The High Court has sentenced an ex-employee of an investment management firm to three months in prison (suspended for 18 months) after he admitted carrying out personal account trading in breach of Financial Services Authority (FSA) rules; forging a letter from his brokers; destroying evidence on his computer; and failing to comply with a search and seizure order.
Mr Christensen was dismissed by Aspect Capital Ltd when it emerged that he had been carrying out personal account trading. In his defence, he relied on a brokers’ letter that he later admitted he had forged. A forensic computer expert engaged by the employer to examine Mr Christensen’s computer concluded that he had uploaded large quantities of confidential information from the company’s computer system to various internet accounts under his control.
In light of this discovery, Aspect Capital Ltd applied to the courts for a search and seizure order. By his own admission, Mr Christensen lied to the search party about whether or not he had confidential information belonging to the employer; lied about the contents of the uploads; failed to reveal at least one computer hard drive containing back-up material; and swore untruthfully on an affidavit in compliance with the search and seizure order.
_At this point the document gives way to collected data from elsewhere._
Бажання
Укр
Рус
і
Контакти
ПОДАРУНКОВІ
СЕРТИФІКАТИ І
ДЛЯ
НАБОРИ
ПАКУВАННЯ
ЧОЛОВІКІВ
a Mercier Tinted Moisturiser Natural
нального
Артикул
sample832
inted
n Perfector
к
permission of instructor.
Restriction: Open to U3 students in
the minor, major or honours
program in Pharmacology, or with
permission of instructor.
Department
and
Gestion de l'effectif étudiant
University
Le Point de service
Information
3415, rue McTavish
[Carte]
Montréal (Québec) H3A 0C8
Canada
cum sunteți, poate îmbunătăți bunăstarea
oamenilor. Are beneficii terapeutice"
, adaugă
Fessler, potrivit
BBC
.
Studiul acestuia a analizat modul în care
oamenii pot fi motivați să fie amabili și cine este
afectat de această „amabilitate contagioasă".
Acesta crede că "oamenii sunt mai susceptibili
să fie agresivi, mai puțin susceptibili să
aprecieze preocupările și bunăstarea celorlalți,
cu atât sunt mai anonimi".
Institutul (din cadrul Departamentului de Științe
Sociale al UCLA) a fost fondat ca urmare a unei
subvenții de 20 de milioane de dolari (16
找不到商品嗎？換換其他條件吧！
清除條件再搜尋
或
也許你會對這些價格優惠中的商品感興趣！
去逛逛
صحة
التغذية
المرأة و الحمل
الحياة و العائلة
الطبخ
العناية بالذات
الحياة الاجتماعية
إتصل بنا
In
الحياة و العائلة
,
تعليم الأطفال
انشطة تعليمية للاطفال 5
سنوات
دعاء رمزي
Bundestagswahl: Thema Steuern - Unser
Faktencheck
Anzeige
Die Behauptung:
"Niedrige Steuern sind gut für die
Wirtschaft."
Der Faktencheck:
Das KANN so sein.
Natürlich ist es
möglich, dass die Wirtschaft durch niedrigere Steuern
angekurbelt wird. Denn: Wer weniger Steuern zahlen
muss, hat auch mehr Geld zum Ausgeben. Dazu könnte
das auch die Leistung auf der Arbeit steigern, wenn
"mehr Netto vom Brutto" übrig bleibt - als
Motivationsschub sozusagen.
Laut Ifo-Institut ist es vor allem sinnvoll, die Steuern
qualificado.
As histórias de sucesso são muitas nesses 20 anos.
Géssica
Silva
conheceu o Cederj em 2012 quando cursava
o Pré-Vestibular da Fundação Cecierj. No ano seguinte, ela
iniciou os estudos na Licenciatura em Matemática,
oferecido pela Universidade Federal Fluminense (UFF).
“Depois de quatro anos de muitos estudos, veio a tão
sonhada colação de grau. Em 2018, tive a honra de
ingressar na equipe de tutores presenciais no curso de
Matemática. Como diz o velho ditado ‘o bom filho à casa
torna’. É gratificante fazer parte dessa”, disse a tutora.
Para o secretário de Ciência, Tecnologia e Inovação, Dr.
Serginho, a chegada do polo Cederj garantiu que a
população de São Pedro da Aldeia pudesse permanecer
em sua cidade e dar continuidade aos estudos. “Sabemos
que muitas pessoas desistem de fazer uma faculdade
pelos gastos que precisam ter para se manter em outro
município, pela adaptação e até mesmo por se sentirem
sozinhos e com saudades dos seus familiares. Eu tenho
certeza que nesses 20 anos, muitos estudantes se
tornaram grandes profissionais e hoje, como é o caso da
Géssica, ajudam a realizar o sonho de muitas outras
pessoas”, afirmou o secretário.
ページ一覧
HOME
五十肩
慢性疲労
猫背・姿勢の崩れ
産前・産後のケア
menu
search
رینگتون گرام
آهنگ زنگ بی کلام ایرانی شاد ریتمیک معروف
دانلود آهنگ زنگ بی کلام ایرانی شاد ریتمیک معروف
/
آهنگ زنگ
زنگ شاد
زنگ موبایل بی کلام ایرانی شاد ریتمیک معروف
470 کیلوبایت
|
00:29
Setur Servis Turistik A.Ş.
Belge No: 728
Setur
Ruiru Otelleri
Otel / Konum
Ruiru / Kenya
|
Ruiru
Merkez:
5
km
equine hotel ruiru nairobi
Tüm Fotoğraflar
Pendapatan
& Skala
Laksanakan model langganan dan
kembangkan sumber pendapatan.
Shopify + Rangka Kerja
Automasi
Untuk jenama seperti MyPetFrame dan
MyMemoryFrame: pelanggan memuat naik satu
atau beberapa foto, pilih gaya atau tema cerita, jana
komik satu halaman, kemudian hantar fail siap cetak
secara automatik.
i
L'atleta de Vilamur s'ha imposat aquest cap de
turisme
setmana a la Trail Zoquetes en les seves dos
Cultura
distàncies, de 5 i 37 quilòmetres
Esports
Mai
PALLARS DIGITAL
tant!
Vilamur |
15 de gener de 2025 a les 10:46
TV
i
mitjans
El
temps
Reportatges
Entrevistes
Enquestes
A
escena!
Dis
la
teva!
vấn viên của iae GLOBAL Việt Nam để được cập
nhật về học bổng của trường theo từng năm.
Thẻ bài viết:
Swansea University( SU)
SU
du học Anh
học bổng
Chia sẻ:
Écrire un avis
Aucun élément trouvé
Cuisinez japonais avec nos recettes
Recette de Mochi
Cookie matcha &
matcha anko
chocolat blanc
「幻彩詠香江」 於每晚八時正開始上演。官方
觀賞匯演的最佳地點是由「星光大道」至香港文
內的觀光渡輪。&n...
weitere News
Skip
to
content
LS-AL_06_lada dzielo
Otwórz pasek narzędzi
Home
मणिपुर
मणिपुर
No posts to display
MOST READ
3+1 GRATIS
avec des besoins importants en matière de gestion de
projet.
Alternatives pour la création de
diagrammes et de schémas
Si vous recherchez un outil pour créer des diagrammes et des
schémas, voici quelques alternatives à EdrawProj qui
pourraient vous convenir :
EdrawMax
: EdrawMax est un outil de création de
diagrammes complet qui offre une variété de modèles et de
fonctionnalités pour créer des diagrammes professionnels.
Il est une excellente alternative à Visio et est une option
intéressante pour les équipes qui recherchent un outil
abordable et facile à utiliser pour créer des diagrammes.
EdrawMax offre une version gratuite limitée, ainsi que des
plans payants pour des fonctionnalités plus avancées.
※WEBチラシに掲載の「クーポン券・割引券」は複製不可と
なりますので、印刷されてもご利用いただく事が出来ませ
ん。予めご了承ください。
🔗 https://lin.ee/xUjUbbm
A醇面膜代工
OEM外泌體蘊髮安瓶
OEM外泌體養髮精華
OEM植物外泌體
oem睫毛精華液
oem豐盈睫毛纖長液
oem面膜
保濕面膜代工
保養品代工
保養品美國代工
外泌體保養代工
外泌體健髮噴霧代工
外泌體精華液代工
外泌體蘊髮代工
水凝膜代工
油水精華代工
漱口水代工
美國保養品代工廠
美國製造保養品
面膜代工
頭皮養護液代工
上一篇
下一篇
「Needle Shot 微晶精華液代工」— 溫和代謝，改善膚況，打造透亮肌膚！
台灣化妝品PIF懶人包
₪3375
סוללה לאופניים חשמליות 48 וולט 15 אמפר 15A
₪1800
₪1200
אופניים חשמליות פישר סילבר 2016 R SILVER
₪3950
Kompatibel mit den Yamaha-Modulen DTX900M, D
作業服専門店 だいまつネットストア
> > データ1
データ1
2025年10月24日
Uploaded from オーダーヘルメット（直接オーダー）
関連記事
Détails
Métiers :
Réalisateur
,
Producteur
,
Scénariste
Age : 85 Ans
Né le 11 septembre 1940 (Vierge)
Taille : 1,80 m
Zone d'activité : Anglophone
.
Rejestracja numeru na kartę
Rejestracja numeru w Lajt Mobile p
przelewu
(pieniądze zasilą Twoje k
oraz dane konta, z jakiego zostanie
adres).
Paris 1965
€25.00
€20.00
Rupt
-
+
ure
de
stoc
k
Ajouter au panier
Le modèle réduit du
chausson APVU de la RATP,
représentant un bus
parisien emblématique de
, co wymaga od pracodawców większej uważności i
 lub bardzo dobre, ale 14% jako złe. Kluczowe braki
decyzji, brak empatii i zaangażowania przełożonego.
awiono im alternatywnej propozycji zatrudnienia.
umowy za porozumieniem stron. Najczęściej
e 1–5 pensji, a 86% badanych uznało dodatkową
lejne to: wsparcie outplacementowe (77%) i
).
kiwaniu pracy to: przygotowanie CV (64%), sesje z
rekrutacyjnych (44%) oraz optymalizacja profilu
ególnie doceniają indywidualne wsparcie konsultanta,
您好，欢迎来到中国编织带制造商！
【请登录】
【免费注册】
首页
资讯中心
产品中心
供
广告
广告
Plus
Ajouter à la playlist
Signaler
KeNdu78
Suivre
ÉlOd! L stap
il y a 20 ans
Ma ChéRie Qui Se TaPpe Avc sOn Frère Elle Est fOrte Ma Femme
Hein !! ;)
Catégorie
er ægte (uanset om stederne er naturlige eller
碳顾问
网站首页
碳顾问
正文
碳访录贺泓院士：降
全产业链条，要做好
The High Court, which described Mr Christensen as a “self-confessed liar, forger and perjurer”, decided that the contempt of court was serious enough to justify a prison sentence of three months. However, the High Court suspended the sentence for 18 months because of, among other things, Mr Christensen’s previous good character; the difficulty that would be caused in concluding ongoing litigation; and the impact of the proceedings on his health.